Package 'miLineage'

Title: Association Tests for Microbial Lineages on a Taxonomic Tree
Description: A variety of association tests for microbiome data analysis including Quasi-Conditional Association Tests (QCAT) described in Tang Z.-Z. et al.(2017) <doi:10.1093/bioinformatics/btw804> and Zero-Inflated Generalized Dirichlet Multinomial (ZIGDM) tests described in Tang Z.-Z. & Chen G. (2017, submitted).
Authors: Zheng-Zheng Tang
Maintainer: Zheng-Zheng Tang <[email protected]>
License: GPL (>= 2)
Version: 2.1
Built: 2024-12-06 06:45:43 UTC
Source: CRAN

Help Index


Association Tests for Microbial Lineages on a Taxonomic Tree

Description

A variety of association tests for microbiome data analysis described in Tang Z.-Z. et al.(2017) <doi: 10.1093/bioinformatics/btw804> and Tang Z.-Z. & Chen G. (2017) <Submitted>. miLineage allows users to (a) perform tests on multivariate taxon counts; (b) localize the covariate-associated lineages on the taxonomic tree; and (c) assess the overall association of the microbial community with the covariate of interest.

Details

Package: miLineage
Type: Package
Version: 2.1
Date: 2018-03-09
License: GPL (>=2)

QCAT, QCAT_GEE, ZIGDM

Author(s)

Zheng-Zheng Tang

Maintainer: Zheng-Zheng Tang <[email protected]>

References

1. Tang, Z.-Z., Chen, G., Alekseyenko, A. V., and Li, H. (2017).
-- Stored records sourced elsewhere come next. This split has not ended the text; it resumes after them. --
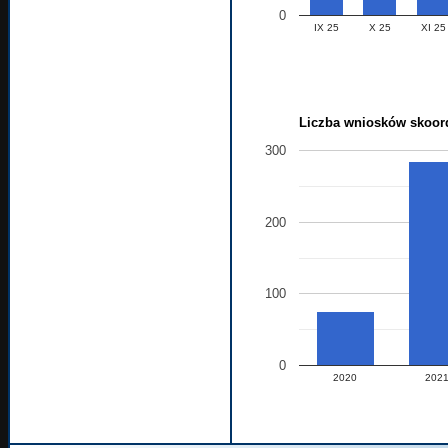
0
IX 25
X 25
XI 25
Liczba wniosków skoord
300
200
100
0
2020
202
A General Framework for Association Analysis of Microbial Communities on a Taxonomic Tree. Bioinformatics, 33(9), 1278-1285.
2. Tang, Z.-Z. and Chen, G. (2017). Zero-Inflated Generalized Dirichlet Multinomial Regression Model for Microbiome Compositional Data Analysis. Submitted.

Examples

data(data.toy)
OTU.toy = data.toy$OTU.toy
Tax.toy = data.toy$Tax.toy
case = data.toy$covariate.toy
# the OTUs should be consistent between the OTU table and the taxonomy table
OTU.toy.reorder = OTU.toy[,match(rownames(Tax.toy), colnames(OTU.toy))]
# perform QCAT test for detecting differential mean
QCAT(OTU.toy.reorder, case, 1, Tax.toy, fdr.alpha=0.05)
# perform ZIGDM test for detecting differential dispersion
ZIGDM(OTU.toy.reorder, NULL, NULL, case, test.type = "Disp", 1, 
  ZI.LB = 10, Tax.toy, fdr.alpha = 0.05)

Real data that include an OTU table, a taxonomy table, and a covariate table

Description

The data are derived from a real gut microbiome study. The data contain an OTU table, a taxonomy table, and a covariate table. The data include 96 samples and 80 OTUs.

Usage

data("data.real")

Format

data.real contains the following objects:

  • OTU.real: a matrix of OTU counts for 96 samples and 80 OTUs

  • Tax.real: a matrix of taxonomy table from Rank1 (kingdom level) to Rank6 (genus level)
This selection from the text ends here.